Overview:

The money is contained in the National Budget Framework Paper (BFP) for financial year 2024/2025 amounting to Shs52.7 trillion, which was tabled in Parliament last week.

The Ministry of Public Service is seeking for Shs79.3b in its 2024/25 budget, to compensate the 2,200 staff that are set to be laid off by Government after the rationalisation and merging of several public agencies.

The money is contained in the National Budget Framework Paper (BFP) for financial year 2024/2025 amounting to Shs52.7 trillion, which was tabled in Parliament last week. According to the Public Finance Management Act, the Government should table the budget framework paper before Parliament by 31 December 2022, and by 01 February 2023, the House should have approved the budget framework paper.

Among the agencies to be merged include; Uganda National Roads Authority (UNRA), Uganda Coffee Development Authority (UCDA), National Information Technology Authority of Uganda (NITA-U), Cotton Development Authority (CDA), Dairy Development Authority and Uganda Meteorological Authority.

According to the rationalisation of government agencies (Repeals and Amendments) Bill gazetted on October 6, 2023, the Uganda National Roads Authority Act, 2006 (Act 15 of 2006) will be amended to “mainstream the functions of UNRA established under the Act into the Ministry responsible for roads.”

The Government proposal to disband and merge departments and agencies is aimed at slashing annual public administration costs which as of 2021 amounted to Shs 1.3 Trillion.

According to Public Service Minister Muruuli Mukasa, the proliferation of agencies had created mandate overlaps and jurisdictional ambiguities among the agencies.

“Additionally, the high cost of administering the agencies has drained the national treasury at the expense of effective service delivery,” said Muruuli, adding, “This has overstretched the capacity of the Government to sustain them.” Dr Gerald Karyeija, the dean of the school of management, Uganda Management Institute, supports the merging of government agencies, saying it falls under the principle of new public management, which emphasizes a lean government.

However, he insists that the restructuring should also move to Cabinet and other government departments.

“I generally consider it as a good move to reconfigure the structures of the government. It (re-organisation) should move to other administrative areas such as the cabinet and local governments. The intention (of re-organisation) should not be to save money, but improve service delivery.”

“The reason for reforms in government and the agencies should not be to save money, but to get value for money. When you retreat a state, it feels like it has been kidnapped, what the government is doing is recapture the kidnapped state, increase its control on the direction of government service delivery,” Dr Karyeija adds.

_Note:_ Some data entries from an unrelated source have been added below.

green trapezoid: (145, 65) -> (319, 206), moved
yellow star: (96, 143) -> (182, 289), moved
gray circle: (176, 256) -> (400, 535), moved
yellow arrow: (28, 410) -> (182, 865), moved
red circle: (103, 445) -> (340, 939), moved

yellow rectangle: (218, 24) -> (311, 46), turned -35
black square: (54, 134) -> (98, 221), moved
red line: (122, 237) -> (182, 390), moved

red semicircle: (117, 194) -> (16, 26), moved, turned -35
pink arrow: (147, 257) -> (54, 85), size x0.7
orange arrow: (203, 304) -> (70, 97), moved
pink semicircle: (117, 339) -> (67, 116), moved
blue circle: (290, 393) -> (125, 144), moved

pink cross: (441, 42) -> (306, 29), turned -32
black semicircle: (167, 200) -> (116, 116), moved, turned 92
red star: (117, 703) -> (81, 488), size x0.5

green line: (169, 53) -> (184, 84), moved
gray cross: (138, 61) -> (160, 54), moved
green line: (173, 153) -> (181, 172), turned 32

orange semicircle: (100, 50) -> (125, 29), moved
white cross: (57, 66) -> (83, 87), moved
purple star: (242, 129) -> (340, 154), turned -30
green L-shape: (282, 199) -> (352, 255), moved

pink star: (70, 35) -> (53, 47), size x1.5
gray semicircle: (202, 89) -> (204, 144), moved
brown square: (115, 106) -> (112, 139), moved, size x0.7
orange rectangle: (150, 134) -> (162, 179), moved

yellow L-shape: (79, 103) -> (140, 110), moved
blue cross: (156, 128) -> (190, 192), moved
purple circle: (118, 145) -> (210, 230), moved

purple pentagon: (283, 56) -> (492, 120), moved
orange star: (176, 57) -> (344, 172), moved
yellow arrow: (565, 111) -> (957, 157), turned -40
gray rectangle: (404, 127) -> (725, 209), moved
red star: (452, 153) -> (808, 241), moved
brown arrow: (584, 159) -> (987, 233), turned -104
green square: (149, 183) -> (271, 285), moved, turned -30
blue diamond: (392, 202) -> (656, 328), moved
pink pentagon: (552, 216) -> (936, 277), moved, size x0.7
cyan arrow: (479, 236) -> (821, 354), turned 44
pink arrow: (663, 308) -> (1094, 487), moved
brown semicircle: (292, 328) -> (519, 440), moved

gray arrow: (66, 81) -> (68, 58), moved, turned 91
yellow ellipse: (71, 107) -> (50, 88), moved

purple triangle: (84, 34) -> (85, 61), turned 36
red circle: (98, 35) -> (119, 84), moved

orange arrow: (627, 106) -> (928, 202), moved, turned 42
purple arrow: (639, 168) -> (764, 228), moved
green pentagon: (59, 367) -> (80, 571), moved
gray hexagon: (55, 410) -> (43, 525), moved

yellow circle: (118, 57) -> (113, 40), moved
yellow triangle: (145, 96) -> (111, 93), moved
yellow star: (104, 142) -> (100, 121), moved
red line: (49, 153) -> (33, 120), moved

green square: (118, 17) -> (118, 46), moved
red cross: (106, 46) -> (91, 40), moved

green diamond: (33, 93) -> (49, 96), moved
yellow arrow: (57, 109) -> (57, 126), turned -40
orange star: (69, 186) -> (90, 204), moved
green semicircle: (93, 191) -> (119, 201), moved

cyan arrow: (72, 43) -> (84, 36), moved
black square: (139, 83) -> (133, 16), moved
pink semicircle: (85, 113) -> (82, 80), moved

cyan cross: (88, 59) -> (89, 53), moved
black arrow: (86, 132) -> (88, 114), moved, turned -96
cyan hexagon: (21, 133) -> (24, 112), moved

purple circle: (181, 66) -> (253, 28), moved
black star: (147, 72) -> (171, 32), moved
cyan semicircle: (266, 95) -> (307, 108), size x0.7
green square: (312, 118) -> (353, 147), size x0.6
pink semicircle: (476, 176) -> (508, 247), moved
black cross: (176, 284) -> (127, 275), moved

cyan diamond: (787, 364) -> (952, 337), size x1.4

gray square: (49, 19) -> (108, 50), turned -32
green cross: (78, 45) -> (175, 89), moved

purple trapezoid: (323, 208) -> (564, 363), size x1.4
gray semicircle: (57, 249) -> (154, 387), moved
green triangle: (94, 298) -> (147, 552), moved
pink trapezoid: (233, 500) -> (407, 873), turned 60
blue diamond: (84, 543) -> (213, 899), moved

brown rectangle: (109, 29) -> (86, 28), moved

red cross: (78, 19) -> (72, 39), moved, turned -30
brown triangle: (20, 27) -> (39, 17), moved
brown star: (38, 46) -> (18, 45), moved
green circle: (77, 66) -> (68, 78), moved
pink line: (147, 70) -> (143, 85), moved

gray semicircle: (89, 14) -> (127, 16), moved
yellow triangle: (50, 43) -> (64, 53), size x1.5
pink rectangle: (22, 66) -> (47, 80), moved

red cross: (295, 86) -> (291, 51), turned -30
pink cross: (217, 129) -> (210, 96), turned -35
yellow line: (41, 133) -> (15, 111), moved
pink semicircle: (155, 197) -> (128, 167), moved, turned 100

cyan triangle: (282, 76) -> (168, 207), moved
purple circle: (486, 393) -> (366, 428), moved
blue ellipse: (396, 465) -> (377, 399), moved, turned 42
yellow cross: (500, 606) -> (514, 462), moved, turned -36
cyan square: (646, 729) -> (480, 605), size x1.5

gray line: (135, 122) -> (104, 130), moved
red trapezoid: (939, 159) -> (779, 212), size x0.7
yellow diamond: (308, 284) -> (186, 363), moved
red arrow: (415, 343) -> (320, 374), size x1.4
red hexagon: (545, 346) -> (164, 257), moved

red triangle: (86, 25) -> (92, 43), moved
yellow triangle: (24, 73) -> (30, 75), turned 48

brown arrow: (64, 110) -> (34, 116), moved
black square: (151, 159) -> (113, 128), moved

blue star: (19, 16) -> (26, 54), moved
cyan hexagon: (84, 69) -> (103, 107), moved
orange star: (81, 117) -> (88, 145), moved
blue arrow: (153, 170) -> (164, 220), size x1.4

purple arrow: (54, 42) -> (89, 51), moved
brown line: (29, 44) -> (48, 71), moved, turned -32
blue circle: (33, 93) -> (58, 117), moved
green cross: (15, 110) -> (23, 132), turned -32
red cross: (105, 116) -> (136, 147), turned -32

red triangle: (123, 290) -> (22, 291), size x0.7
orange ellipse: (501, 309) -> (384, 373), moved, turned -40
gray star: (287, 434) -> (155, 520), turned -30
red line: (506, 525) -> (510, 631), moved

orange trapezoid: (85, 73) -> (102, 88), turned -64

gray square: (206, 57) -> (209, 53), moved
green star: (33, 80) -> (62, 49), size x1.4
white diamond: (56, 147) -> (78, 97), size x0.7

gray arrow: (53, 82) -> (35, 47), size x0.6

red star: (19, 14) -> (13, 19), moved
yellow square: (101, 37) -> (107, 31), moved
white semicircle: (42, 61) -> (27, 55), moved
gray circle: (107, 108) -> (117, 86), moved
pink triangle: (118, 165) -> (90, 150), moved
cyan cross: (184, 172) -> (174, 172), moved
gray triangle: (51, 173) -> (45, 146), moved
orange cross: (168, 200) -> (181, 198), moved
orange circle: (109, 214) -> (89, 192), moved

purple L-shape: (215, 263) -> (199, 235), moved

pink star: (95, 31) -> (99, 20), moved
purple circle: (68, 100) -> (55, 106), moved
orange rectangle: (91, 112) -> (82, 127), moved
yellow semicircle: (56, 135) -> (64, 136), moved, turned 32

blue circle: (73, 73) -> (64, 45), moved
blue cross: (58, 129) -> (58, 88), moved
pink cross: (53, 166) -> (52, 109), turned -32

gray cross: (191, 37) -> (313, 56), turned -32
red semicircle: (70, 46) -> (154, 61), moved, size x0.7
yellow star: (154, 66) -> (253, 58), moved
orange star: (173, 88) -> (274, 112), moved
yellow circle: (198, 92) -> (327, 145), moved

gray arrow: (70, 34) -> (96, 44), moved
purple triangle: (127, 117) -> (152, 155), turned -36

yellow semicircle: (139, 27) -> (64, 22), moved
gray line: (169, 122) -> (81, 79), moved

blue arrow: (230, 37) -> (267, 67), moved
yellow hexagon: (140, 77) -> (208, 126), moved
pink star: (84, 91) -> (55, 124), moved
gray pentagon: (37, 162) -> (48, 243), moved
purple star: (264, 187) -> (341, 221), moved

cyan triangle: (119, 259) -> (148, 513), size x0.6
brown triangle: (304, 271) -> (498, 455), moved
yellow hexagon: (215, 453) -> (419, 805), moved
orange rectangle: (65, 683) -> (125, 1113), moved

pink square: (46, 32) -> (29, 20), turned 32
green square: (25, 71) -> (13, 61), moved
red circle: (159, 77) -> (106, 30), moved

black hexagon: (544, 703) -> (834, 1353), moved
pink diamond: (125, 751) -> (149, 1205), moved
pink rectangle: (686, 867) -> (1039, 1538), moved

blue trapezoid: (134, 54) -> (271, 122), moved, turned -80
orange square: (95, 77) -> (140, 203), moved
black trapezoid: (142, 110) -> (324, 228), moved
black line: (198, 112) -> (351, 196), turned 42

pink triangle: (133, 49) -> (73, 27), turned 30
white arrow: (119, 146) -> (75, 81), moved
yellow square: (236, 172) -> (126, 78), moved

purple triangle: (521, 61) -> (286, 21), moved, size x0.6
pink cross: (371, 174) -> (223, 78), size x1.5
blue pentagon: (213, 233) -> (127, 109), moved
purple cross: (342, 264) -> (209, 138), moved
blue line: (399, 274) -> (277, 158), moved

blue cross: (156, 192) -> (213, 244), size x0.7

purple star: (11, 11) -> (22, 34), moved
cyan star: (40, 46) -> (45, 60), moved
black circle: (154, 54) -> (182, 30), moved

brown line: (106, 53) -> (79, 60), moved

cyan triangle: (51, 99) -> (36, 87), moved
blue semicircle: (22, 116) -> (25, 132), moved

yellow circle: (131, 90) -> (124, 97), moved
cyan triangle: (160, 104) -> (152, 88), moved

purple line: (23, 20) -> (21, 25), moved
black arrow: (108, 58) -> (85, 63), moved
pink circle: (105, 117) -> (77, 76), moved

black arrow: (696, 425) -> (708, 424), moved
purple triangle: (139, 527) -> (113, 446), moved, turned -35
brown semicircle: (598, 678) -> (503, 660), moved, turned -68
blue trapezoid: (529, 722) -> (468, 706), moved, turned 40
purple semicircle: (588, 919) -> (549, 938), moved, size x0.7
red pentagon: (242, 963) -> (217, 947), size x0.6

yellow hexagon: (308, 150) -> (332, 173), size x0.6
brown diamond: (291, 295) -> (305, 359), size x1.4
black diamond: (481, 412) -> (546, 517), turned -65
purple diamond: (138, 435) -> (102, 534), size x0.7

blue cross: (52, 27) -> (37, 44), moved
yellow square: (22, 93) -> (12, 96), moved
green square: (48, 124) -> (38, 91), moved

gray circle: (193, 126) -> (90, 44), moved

However, Mr Jude Kamuganga, a lawyer/advocate and policy associate at Envirosure Consulting, says whereas it is brainy to merge certain agencies, there is need to take caution on certain mergers, specifically those in the energy sector.

He explains that the foundation of the electricity sector reforms in Uganda was the Electricity Act, 1999, which unbundled the sector to form Uganda Electricity Distribution Company Ltd (UEDCL), Uganda Electricity Generation Company Limited (UEGL) and Uganda Electricity Transmission Limited (UETCL), under one regulator in Electricity Regulatory Authority (ERA). The vertical unbundling to separate generation, transmission and distribution segments allowed private actors under concessions, hence competition, Mr Kamuganga says.

There has been efficiency, transparency and good governance in the sector, to a large extent, which could be undone by the unbundling of these agencies.